Speaking at a recent Public Relations Society of America training held in Loudoun County, Weise recounted more than a dozen lessons learned from the Aurora shooting. The broad theme: prepare now. On having a crisis at your business, “It’s not a matter of if; it’s a matter of when. Better to be prepared now,” she said. Some of her recommendations include:
- Keep a written list of home, work and cell phone numbers for everyone you might need in a crisis. Individual numbers stored in multiple cell phones slow down the communication process and are useless if cell phones die during the emergency. While you’re at it, buy extra phone chargers and keep them in the office.
- Have a relief plan in place – no one can work 24 hours a day for days at a time. Include a plan for the transfer of knowledge from one set of staff to their relief crew.
- Be the first one to get the facts out, and make sure those facts are presented by the right people. “There’s a difference between being media-trained and being media-savvy,” says Weise. Designate the people best perceived as credible authorities to present the information. And even if you know the answer to a reporter’s question, it may be best to review it with a legal advisor first.
- Provide regular updates to the media.
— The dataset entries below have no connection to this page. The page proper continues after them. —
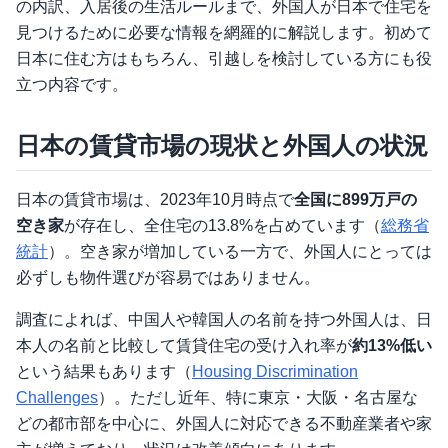
の内訳、入居後の生活ルールまで、外国人が日本で住宅を
見つけるために必要な情報を網羅的に解説します。初めて
日本に住む方はもちろん、引越しを検討している方にも役
立つ内容です。
日本の賃貸市場の現状と外国人の状況
日本の賃貸市場は、2023年10月時点で
全国に899万戸の
空き家
が存在し、全住宅の13.8%を占めています（
総務省
統計
）。空き家が増加している一方で、外国人にとっては
必ずしも物件選びが容易ではありません。
調査によれば、中国人や韓国人の名前を持つ外国人は、日
本人の名前と比較して賃貸住宅の受け入れ率が
約13%低い
という結果もあります（
Housing Discrimination
Challenges
）。ただし近年、特に東京・大阪・名古屋な
どの都市部を中心に、外国人に対応できる不動産業者や家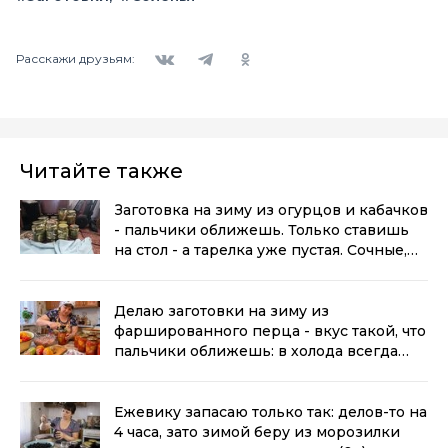
Вконтакте
Telegram
Одноклассники
Расскажи друзьям:
Читайте также
Заготовка на зиму из огурцов и кабачков
- пальчики оближешь. Только ставишь
на стол - а тарелка уже пустая. Сочные,
хрустящие, пикантные
(0+)
Делаю заготовки на зиму из
фаршированного перца - вкус такой, что
пальчики оближешь: в холода всегда
выручает
(0+)
Ежевику запасаю только так: делов-то на
4 часа, зато зимой беру из морозилки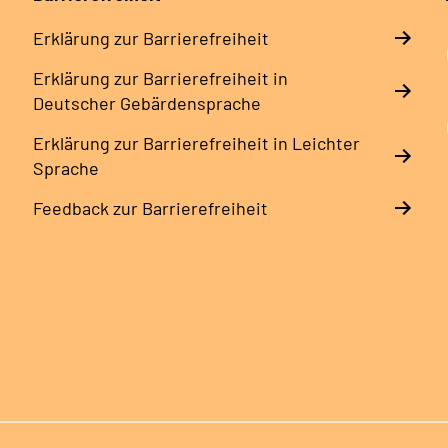
Erklärung zur Barrierefreiheit
Erklärung zur Barrierefreiheit in
Deutscher Gebärdensprache
Erklärung zur Barrierefreiheit in Leichter
Sprache
Feedback zur Barrierefreiheit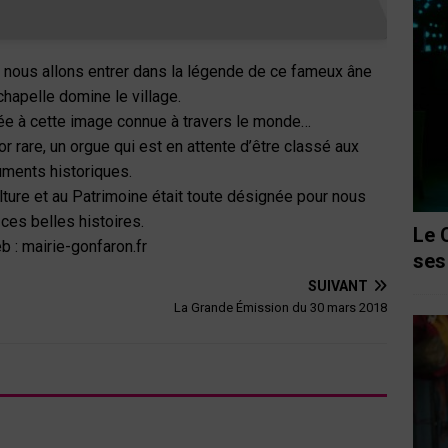
ous allons entrer dans la légende de ce fameux âne
chapelle domine le village.
iée à cette image connue à travers le monde…
rare, un orgue qui est en attente d’être classé aux
ments historiques.
ulture et au Patrimoine était toute désignée pour nous
 ces belles histoires.
Le 
b : mairie-gonfaron.fr
ses
SUIVANT
La Grande Émission du 30 mars 2018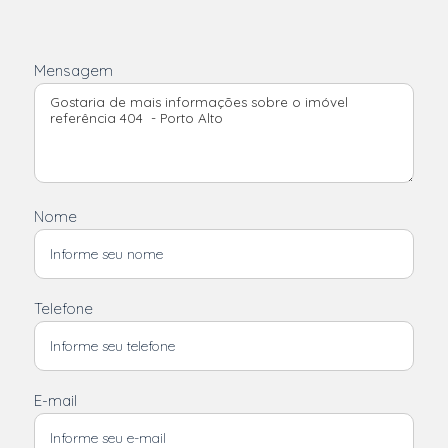
Mensagem
Nome
Telefone
E-mail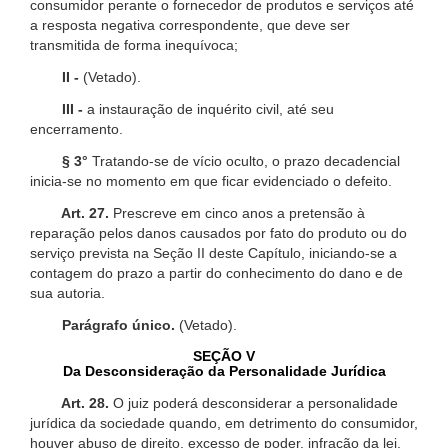
consumidor perante o fornecedor de produtos e serviços até
a resposta negativa correspondente, que deve ser
transmitida de forma inequívoca;
II -
(Vetado).
III -
a instauração de inquérito civil, até seu
encerramento.
§ 3°
Tratando-se de vício oculto, o prazo decadencial
inicia-se no momento em que ficar evidenciado o defeito.
Art. 27.
Prescreve em cinco anos a pretensão à
reparação pelos danos causados por fato do produto ou do
serviço prevista na Seção II deste Capítulo, iniciando-se a
contagem do prazo a partir do conhecimento do dano e de
sua autoria.
Parágrafo único.
(Vetado).
SEÇÃO V
Da Desconsideração da Personalidade Jurídica
Art. 28.
O juiz poderá desconsiderar a personalidade
jurídica da sociedade quando, em detrimento do consumidor,
houver abuso de direito, excesso de poder, infração da lei,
In between your scheduled live updates, you can record pertinent information on a phone line reporters can listen to for the latest details.
- As soon as the crisis hits, take a quick shower – it might be your last for a few days. Self-care becomes critical during a crisis; remember to take breaks, drink water, get fresh air, and if someone brings you food while you work the crisis, “just eat it!” she says.
- Anticipate what’s going to be needed in the days to come as the aftermath of the crisis unfolds. “It’ll make your life so much easier!” says Weise.
- Keep the “Universal Truths” of your business as your priority at all times. Everything you do and say should communicate them. Know your messaging, keep a list and repeat it in every interview.
For additional considerations and details, the Small Business Administration also offers an online crisis communications checklist.